Parmi les écrivains de langue anglaise de Malaisie, Lloyd Fernando (1926-2008) occupe une place historiquement essentielle. Ceylanais d’origine et ancien professeur à l’Université de Malaya, il aura dévoué ses années littéraires à la défense et à la promotion des auteurs malaisiens préférant l’anglais au malais pour leurs écrits. Son roman majeur – Green is the colour, dont l’action peut se lire comme un parallèle des émeutes raciales de 1969 – reste un classique de la littérature malaisienne anglophone de l’après-indépendance. Pour vous encourager à découvrir cet auteur méconnu, nous diffusons aujourd’hui l’article que lui consacre Bertrand Mialaret sur son site MyChineseBooks.com.
Lloyd Fernando est un personnage important de la vie intellectuelle en Malaisie; professeur d’université, défenseur de la langue anglaise, juriste, romancier. Son roman le plus connu Green is the colour (1993) était introuvable mais a été réédité en 2012 à Singapour (Epigram Books). C’est un bon roman, qui semble toujours assez actuel, sur les tensions dans une société multiraciale. Les émeutes raciales du 13 mai 1969 qui ont fait plusieurs centaines de morts et conduit le gouvernement à déclarer l’état d’urgence national, sont bien présentes dans les mémoires en Malaisie. Ce sont ces évènements qui donnent des repères au roman, un cadre peu défini car nous sommes bien loin d’un roman historique.

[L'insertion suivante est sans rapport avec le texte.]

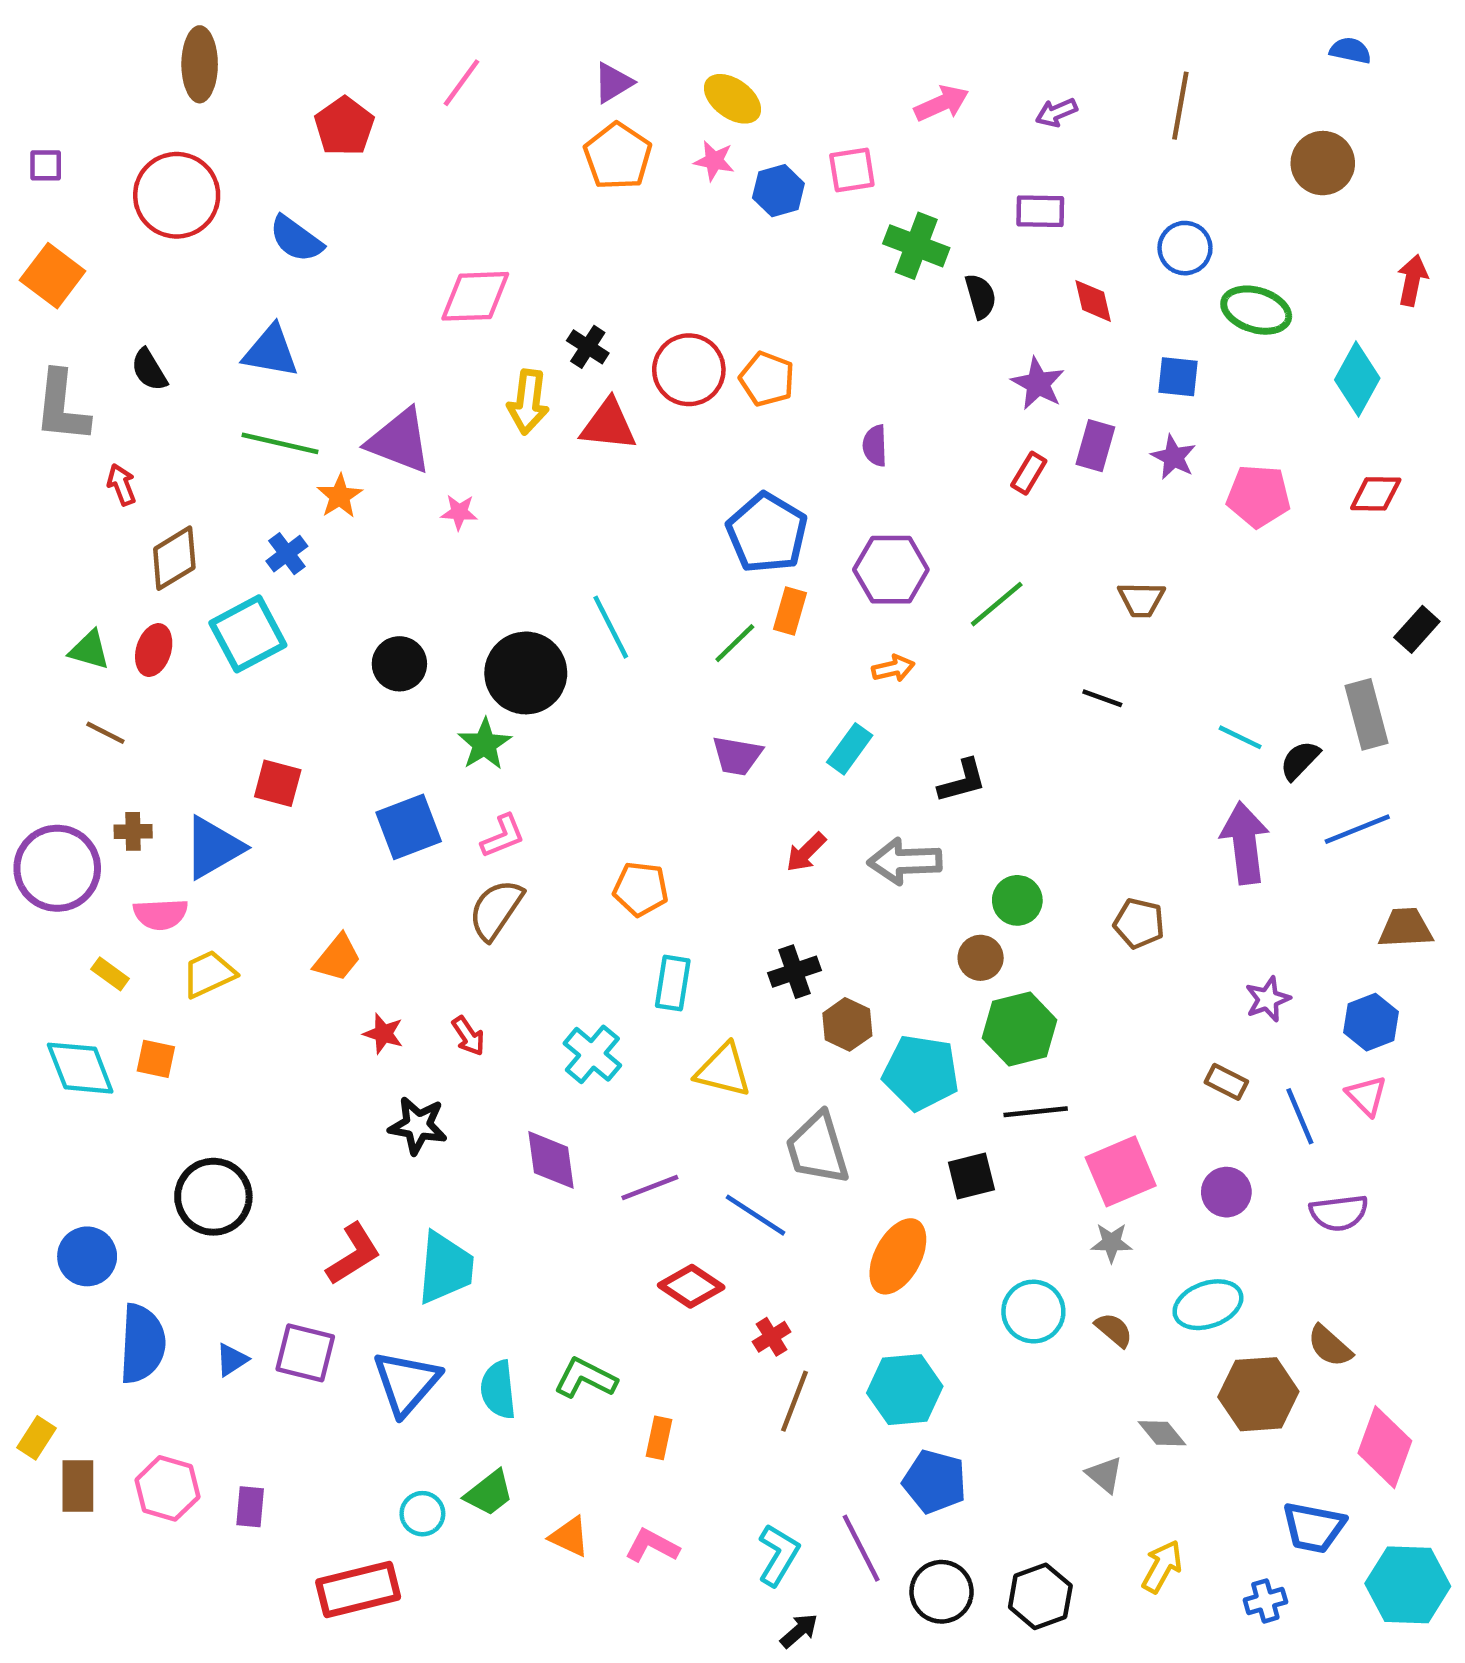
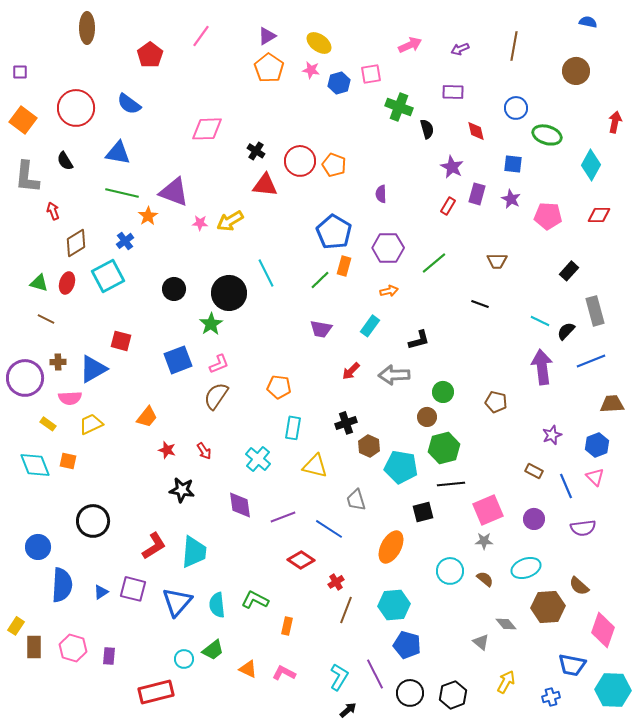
red circle: (177, 195) -> (76, 108), moved
yellow arrow: (528, 402) -> (230, 221), moved, turned 52
black rectangle: (1417, 629) -> (569, 271), moved
gray trapezoid: (817, 1148) -> (356, 500), size x0.7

Green is the colour, littérature et tensions raciales
L’excellente introduction du Professeur Mohammad A. Quayum, nous rappelle les caractères très particuliers de la Malaisie. A l’indépendance en 1957, il est décidé que le malais deviendra la langue nationale; la perte de statut de l’anglais fut aggravée après les émeutes raciales de 1969. De même, en 1971, les droits et privilèges des Malais furent renforcés et la NEP (New Economic Policy) introduite pour réduire les disparités économiques entre Malais et Chinois.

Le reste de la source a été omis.